11.21.2025
THIS HAIR
This hair! All I can do is wash it again for the seventh time in two days and just pray it doesn’t look all Gidget Goes Hawaiian the way it did yesterday and this morning, which can happen when your hair is much too short to begin with because you went for a cut out of town at your sister’s chichi salon where a clip artist, diva and seasoned pro, left you with chic stubble that needed to grow, and ten weeks later, back home, you got a trim from Sandy at the SmartStyle inside Walmart.
NOTE
Until six years ago, I had always lived in big cities, so I was spoiled by the ease of getting a decent haircut. Not to say there weren’t exceptions. A cut in Seattle, in 1991, had me wearing headscarves for months. Second place among the fiascos goes to a 1997 shearing I suffered on Irving Street in San Francisco. I remember shouting STOP!

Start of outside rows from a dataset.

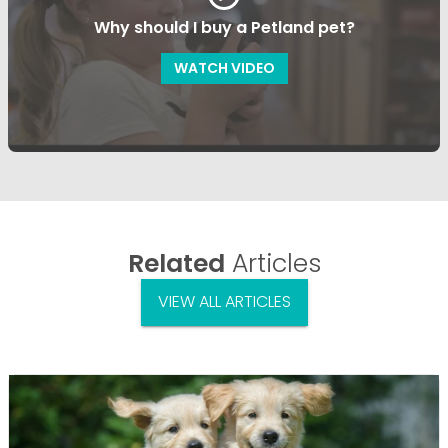
Why should I buy a Petland pet?
WATCH VIDEO
Related
Articles
VIEW ALL ARTICLES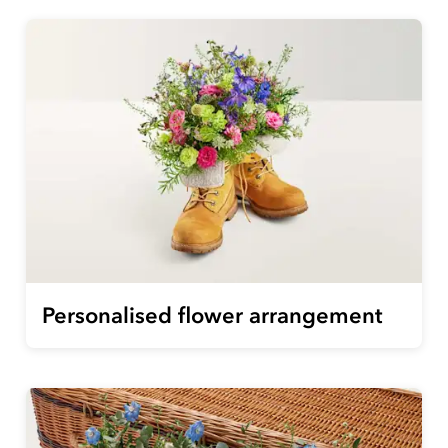
Personalised flower arrangement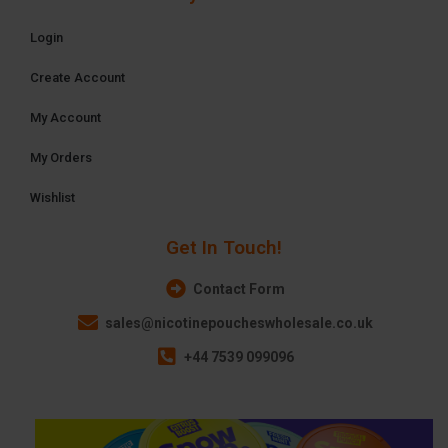
Login
Create Account
My Account
My Orders
Wishlist
Get In Touch!
Contact Form
sales@nicotinepoucheswholesale.co.uk
+44 7539 099096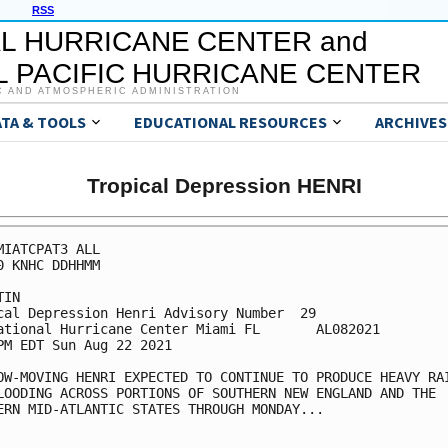
RSS
L HURRICANE CENTER and
 PACIFIC HURRICANE CENTER
C AND ATMOSPHERIC ADMINISTRATION
ATA & TOOLS
EDUCATIONAL RESOURCES
ARCHIVES
Tropical Depression HENRI
MIATCPAT3 ALL

0 KNHC DDHHMM

IN

cal Depression Henri Advisory Number  29

ational Hurricane Center Miami FL       AL082021

PM EDT Sun Aug 22 2021

OW-MOVING HENRI EXPECTED TO CONTINUE TO PRODUCE HEAVY RAI
LOODING ACROSS PORTIONS OF SOUTHERN NEW ENGLAND AND THE

ERN MID-ATLANTIC STATES THROUGH MONDAY...
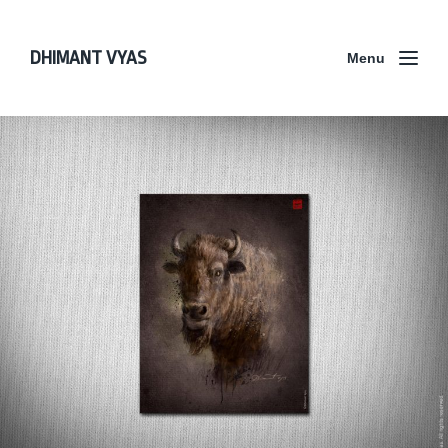
DHIMANT VYAS
Menu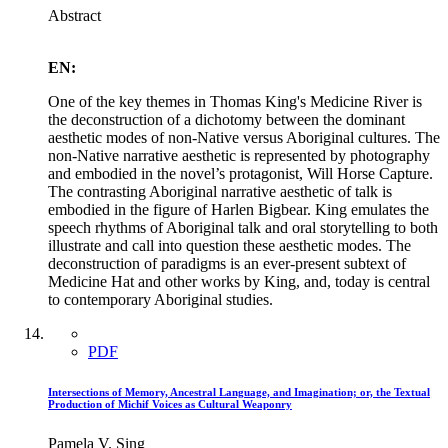
Abstract
EN:
One of the key themes in Thomas King's Medicine River is
the deconstruction of a dichotomy between the dominant
aesthetic modes of non-Native versus Aboriginal cultures. The
non-Native narrative aesthetic is represented by photography
and embodied in the novel’s protagonist, Will Horse Capture.
The contrasting Aboriginal narrative aesthetic of talk is
embodied in the figure of Harlen Bigbear. King emulates the
speech rhythms of Aboriginal talk and oral storytelling to both
illustrate and call into question these aesthetic modes. The
deconstruction of paradigms is an ever-present subtext of
Medicine Hat and other works by King, and, today is central
to contemporary Aboriginal studies.
PDF
Intersections of Memory, Ancestral Language, and Imagination; or, the Textual
Production of Michif Voices as Cultural Weaponry
Pamela V. Sing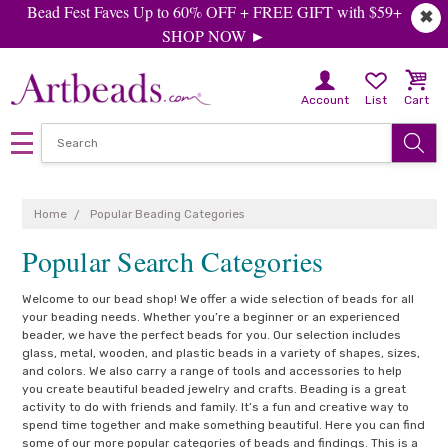
Bead Fest Faves Up to 60% OFF + FREE GIFT with $59+
✖
SHOP NOW ►
Account
List
Cart
Home
Popular Beading Categories
Popular Search Categories
Welcome to our bead shop! We offer a wide selection of beads for all
your beading needs. Whether you’re a beginner or an experienced
beader, we have the perfect beads for you. Our selection includes
glass, metal, wooden, and plastic beads in a variety of shapes, sizes,
and colors. We also carry a range of tools and accessories to help
you create beautiful beaded jewelry and crafts. Beading is a great
activity to do with friends and family. It’s a fun and creative way to
spend time together and make something beautiful. Here you can find
some of our more popular categories of beads and findings. This is a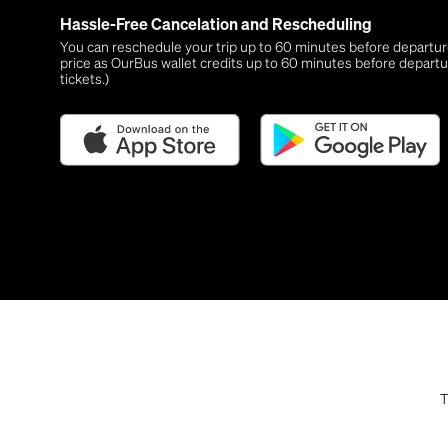
Hassle-Free Cancelation and Rescheduling
You can reschedule your trip up to 60 minutes before departure,
price as OurBus wallet credits up to 60 minutes before departu
tickets.)
T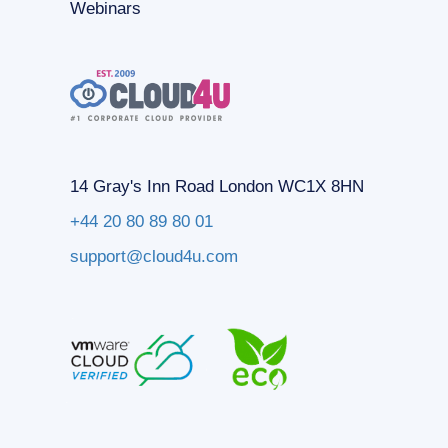
Webinars
14 Gray's Inn Road London WC1X 8HN
+44 20 80 89 80 01
support@cloud4u.com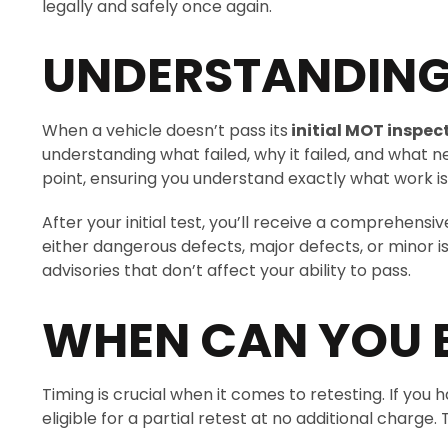
legally and safely once again.
UNDERSTANDING 
When a vehicle doesn’t pass its
initial MOT inspec
understanding what failed, why it failed, and what ne
point, ensuring you understand exactly what work is
After your initial test, you’ll receive a comprehensi
either dangerous defects, major defects, or minor 
advisories that don’t affect your ability to pass.
WHEN CAN YOU 
Timing is crucial when it comes to retesting. If you
eligible for a partial retest at no additional charg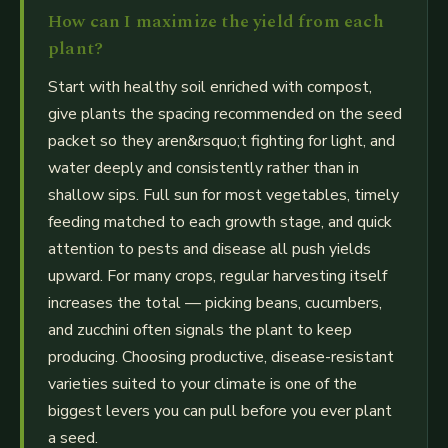
How can I maximize the yield from each
plant?
Start with healthy soil enriched with compost,
give plants the spacing recommended on the seed
packet so they aren&rsquo;t fighting for light, and
water deeply and consistently rather than in
shallow sips. Full sun for most vegetables, timely
feeding matched to each growth stage, and quick
attention to pests and disease all push yields
upward. For many crops, regular harvesting itself
increases the total — picking beans, cucumbers,
and zucchini often signals the plant to keep
producing. Choosing productive, disease-resistant
varieties suited to your climate is one of the
biggest levers you can pull before you ever plant
a seed.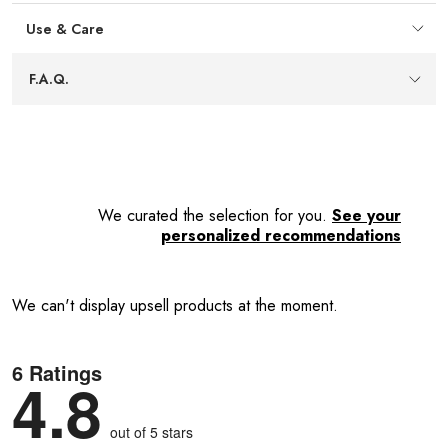
Lifetime warranty
— Backed by a lifetime warranty
Use & Care
from the manufacturer for added peace of mind about
quality and durability.
Easy care
— Wipes clean with a damp cloth to keep the
F.A.Q.
mill looking neat with minimal effort after everyday use.
We curated the selection for you.
See your
personalized recommendations
We can't display upsell products at the moment.
6 Ratings
4.8
out of 5 stars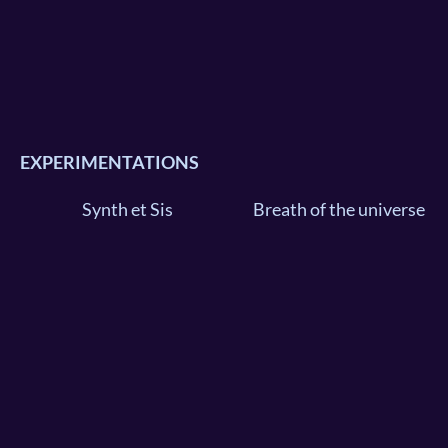
EXPERIMENTATIONS
Synth et Sis
Breath of the universe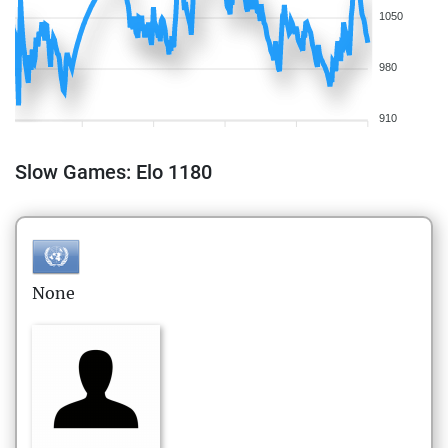
1050
980
910
Slow Games: Elo 1180
None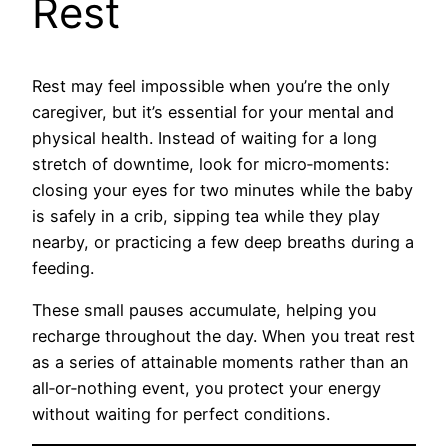
Rest
Rest may feel impossible when you’re the only
caregiver, but it’s essential for your mental and
physical health. Instead of waiting for a long
stretch of downtime, look for micro‑moments:
closing your eyes for two minutes while the baby
is safely in a crib, sipping tea while they play
nearby, or practicing a few deep breaths during a
feeding.
These small pauses accumulate, helping you
recharge throughout the day. When you treat rest
as a series of attainable moments rather than an
all‑or‑nothing event, you protect your energy
without waiting for perfect conditions.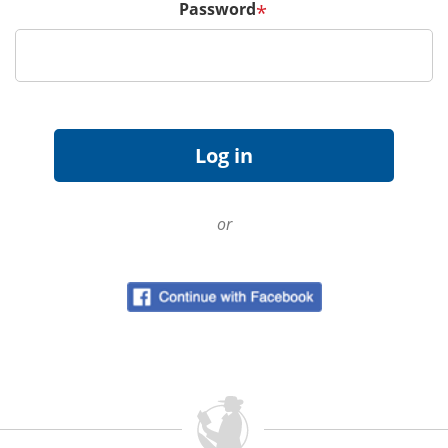
Password
*
or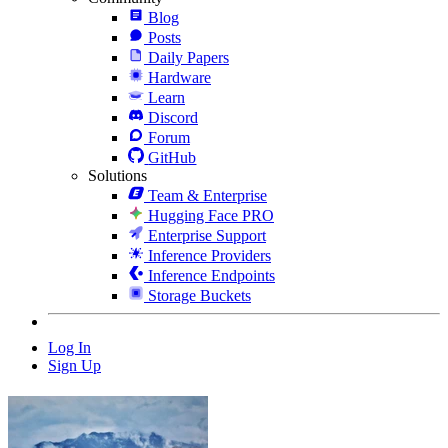
Blog
Posts
Daily Papers
Hardware
Learn
Discord
Forum
GitHub
Solutions
Team & Enterprise
Hugging Face PRO
Enterprise Support
Inference Providers
Inference Endpoints
Storage Buckets
Log In
Sign Up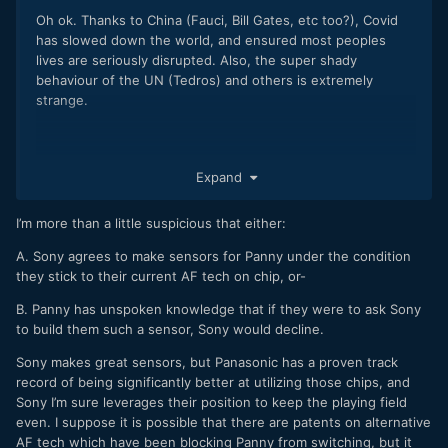
Oh ok. Thanks to China (Fauci, Bill Gates, etc too?), Covid
has slowed down the world, and ensured most peoples
lives are seriously disrupted. Also, the super shady
behaviour of the UN (Tedros) and others is extremely
strange.
Expand
I feel the Panasonic autofocus part can be explained in 3
parts.
I’m more than a little suspicious that either:
'
Of course,
we have received various opinions from our
A. Sony agrees to make sensors for Panny under the condition
customers, and we recognize that image-plane phase-
they stick to their current AF tech on chip, or-
detection AF is superior
in terms of subject tracking. On the
B. Panny has unspoken knowledge that if they were to ask Sony
other hand,
as represented by deep learning, we are
to build them such a sensor, Sony would decline.
improving AF performance by strengthening algorithms
that utilize the video signal processing technology which
Sony makes great sensors, but Panasonic has a proven track
we are good at
.
record of being significantly better at utilizing those chips, and
Sony I’m sure leverages their position to keep the playing field
We are currently
developing the next-generation system
even. I suppose it is possible that there are patents on alternative
with the aim of making it even more practical, so please wait
AF tech which have been blocking Panny from switching, but it
until the day we can provide it.
'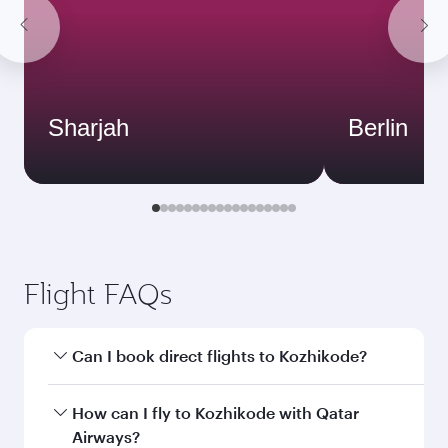
Sharjah
Berlin
Flight FAQs
Can I book direct flights to Kozhikode?
Yes, Qatar Airways operates direct flights to
How can I fly to Kozhikode with Qatar
Kozhikode. Search for flights through our
Airways?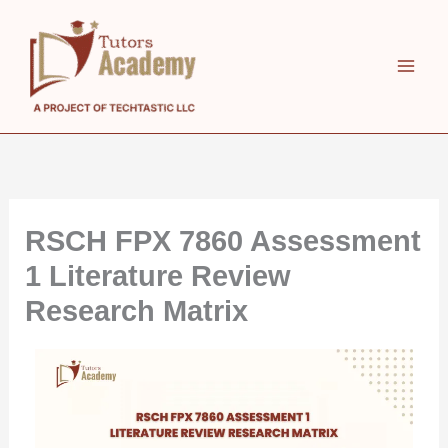
Skip
to
content
RSCH FPX 7860 Assessment
1 Literature Review
Research Matrix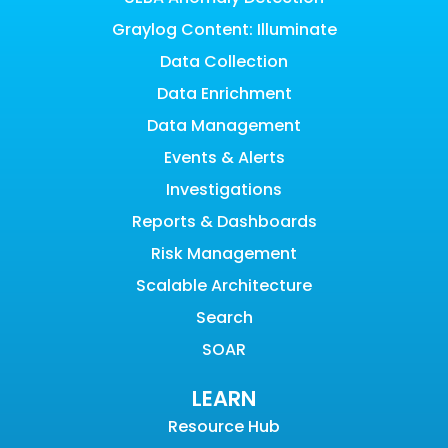
Graylog Content: Illuminate
Data Collection
Data Enrichment
Data Management
Events & Alerts
Investigations
Reports & Dashboards
Risk Management
Scalable Architecture
Search
SOAR
LEARN
Resource Hub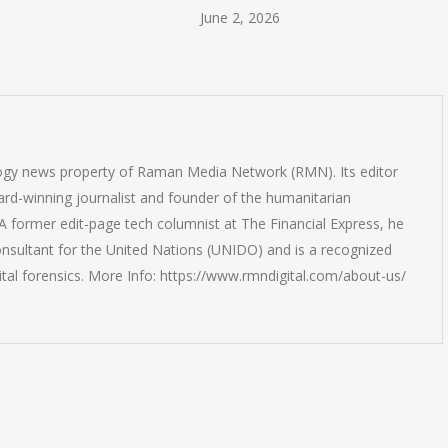
June 2, 2026
logy news property of Raman Media Network (RMN). Its editor
rd-winning journalist and founder of the humanitarian
 former edit-page tech columnist at The Financial Express, he
onsultant for the United Nations (UNIDO) and is a recognized
ital forensics. More Info: https://www.rmndigital.com/about-us/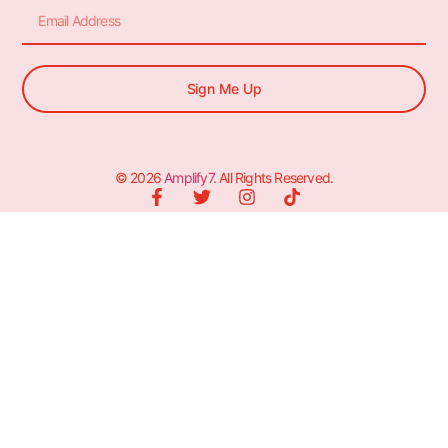
Sign Me Up
© 2026
Amplify7
. All Rights Reserved.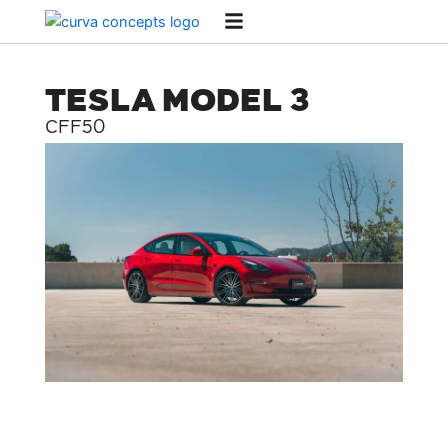
Skip
to
content
TESLA MODEL 3
CFF50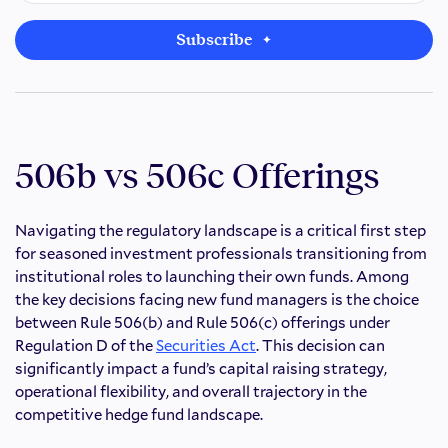
Subscribe
506b vs 506c Offerings
Navigating the regulatory landscape is a critical first step
for seasoned investment professionals transitioning from
institutional roles to launching their own funds. Among
the key decisions facing new fund managers is the choice
between Rule 506(b) and Rule 506(c) offerings under
Regulation D of the
Securities Act
. This decision can
significantly impact a fund’s capital raising strategy,
operational flexibility, and overall trajectory in the
competitive hedge fund landscape.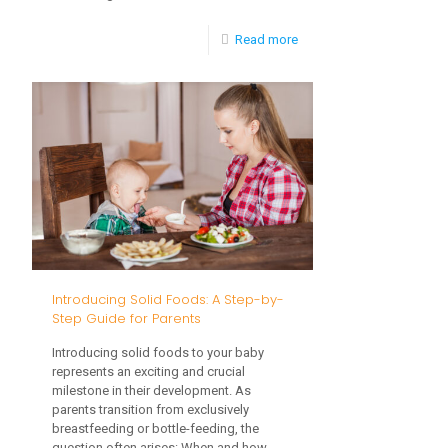
-
Read more
Picky
Eaters:
How
to
Broaden
Your
Toddler’s
Palate
Introducing Solid Foods: A Step-by-
Step Guide for Parents
Introducing solid foods to your baby
represents an exciting and crucial
milestone in their development. As
parents transition from exclusively
breastfeeding or bottle-feeding, the
question often arises: When and how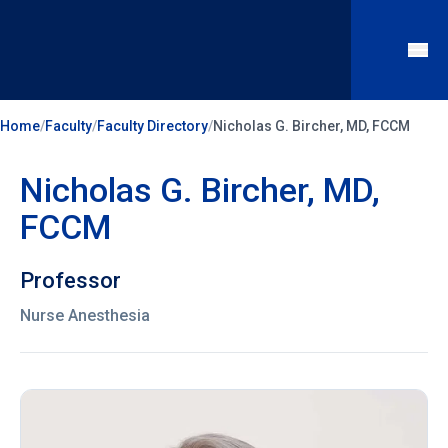
Home
/
Faculty
/
Faculty Directory
/
Nicholas G. Bircher, MD, FCCM
Nicholas G. Bircher, MD,
FCCM
Professor
Nurse Anesthesia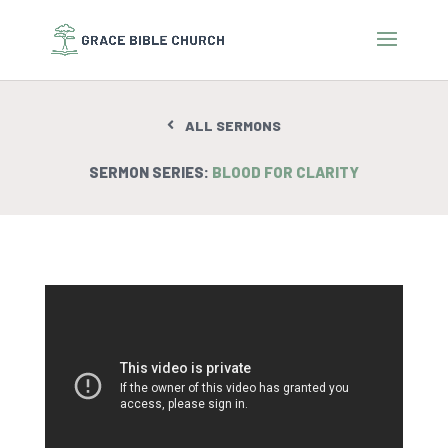
ALL SERMONS
SERMON SERIES:
BLOOD FOR CLARITY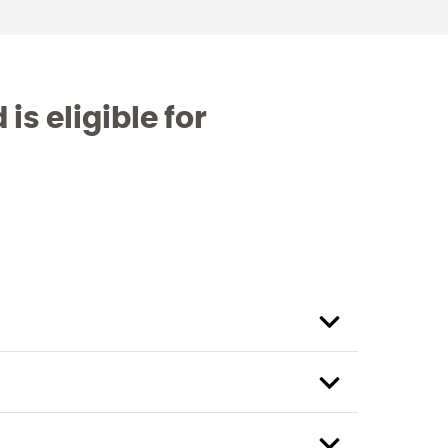
is eligible for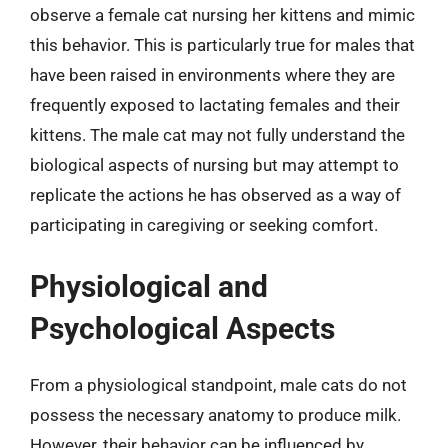
observe a female cat nursing her kittens and mimic
this behavior. This is particularly true for males that
have been raised in environments where they are
frequently exposed to lactating females and their
kittens. The male cat may not fully understand the
biological aspects of nursing but may attempt to
replicate the actions he has observed as a way of
participating in caregiving or seeking comfort.
Physiological and
Psychological Aspects
From a physiological standpoint, male cats do not
possess the necessary anatomy to produce milk.
However, their behavior can be influenced by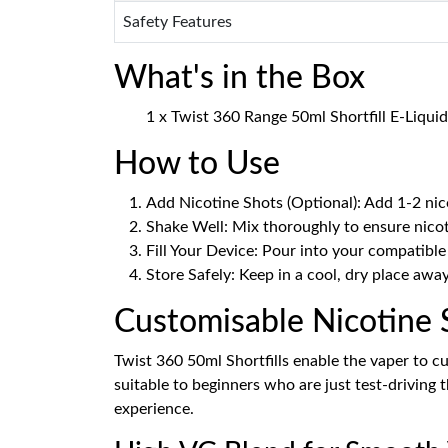
Safety Features
What's in the Box
1 x Twist 360 Range 50ml Shortfill E-Liquid
How to Use
Add Nicotine Shots (Optional): Add 1-2 nic
Shake Well: Mix thoroughly to ensure nicot
Fill Your Device: Pour into your compatible
Store Safely: Keep in a cool, dry place awa
Customisable Nicotine 
Twist 360 50ml Shortfills enable the vaper to cu
suitable to beginners who are just test-driving
experience.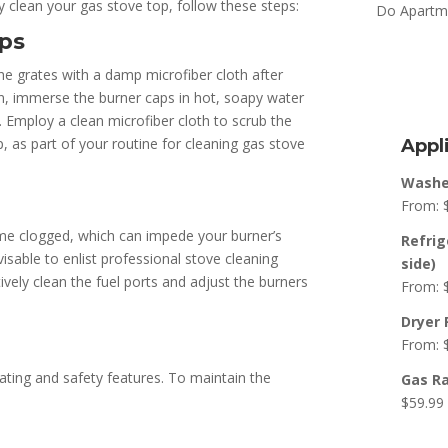
ly clean your gas stove top, follow these steps:
Do Apartm
aps
he grates with a damp microfiber cloth after
an, immerse the burner caps in hot, soapy water
. Employ a clean microfiber cloth to scrub the
, as part of your routine for cleaning gas stove
Appl
Washer
From:
me clogged, which can impede your burner’s
Refrig
visable to enlist professional stove cleaning
side)
ively clean the fuel ports and adjust the burners
From:
Dryer 
From:
eating and safety features. To maintain the
Gas Ra
$
59.99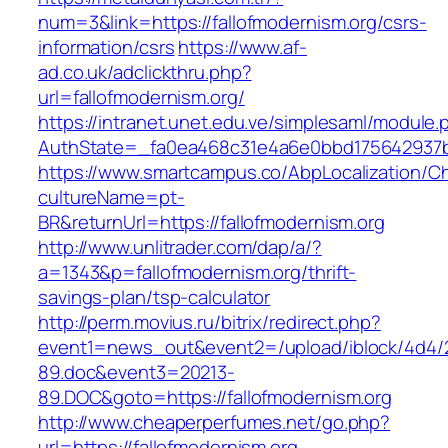
num=3&link=https://fallofmodernism.org/csrs-
information/csrs
https://www.af-
ad.co.uk/adclickthru.php?
url=fallofmodernism.org/
https://intranet.unet.edu.ve/simplesaml/module
AuthState=_fa0ea468c31e4a6e0bbd175642937bb7
https://www.smartcampus.co/AbpLocalization/C
cultureName=pt-
BR&returnUrl=https://fallofmodernism.org
http://www.unlitrader.com/dap/a/?
a=1343&p=fallofmodernism.org/thrift-
savings-plan/tsp-calculator
http://perm.movius.ru/bitrix/redirect.php?
event1=news_out&event2=/upload/iblock/4d4/
89.doc&event3=20213-
89.DOC&goto=https://fallofmodernism.org
http://www.cheaperperfumes.net/go.php?
url=https://fallofmodernism.org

I got the best haircut of my life in 1984, at a Supercuts franchise in Berkeley. That stylist immediately moved on to waitressing, and better tips, but she opened my mind to the possibility that genius can turn up anywhere, if not necessarily at the Valley Drive Walmart in Las Cruces, New Mexico.
This poem, the second ever to be posted here, first ran almost three years ago. Now its moment has come again, but not because of a second visit to SmartStyle. No, this repost comes to you fresh from a local salon with grander pretensions. Aspirations to higher ground as well, if one can judge from the snippets of Scripture tacked up on the walls—all those calligraphed prayers must be there for a reason.
Anyway, it’s my good luck to have healthy, fast-growing hair and two ears to tuck it behind. While the sawed-off strands recompose themselves, I’ll be breaking out my collection of berets, straw hats, and baseball caps and remembering that worse misfortunes have befallen humankind.
As for the poem, it’s from the genre I call my unrhymed syllabic pseudo-Petrarchan sonnets (11 lines, 11 syllables per line). Sometimes I think this one reads like the beginning of a poem that should be longer. Then again, what more is there to say? A thing can simply be too short, and that can just be the way it is.



You guys are cracking me up with your sad hair stories.
The flippin' hair. Loss -- no matter how it transpires -- feels like the greatest of woes until the universe humbles you with real challenge. And then you learn you can grow through that, too.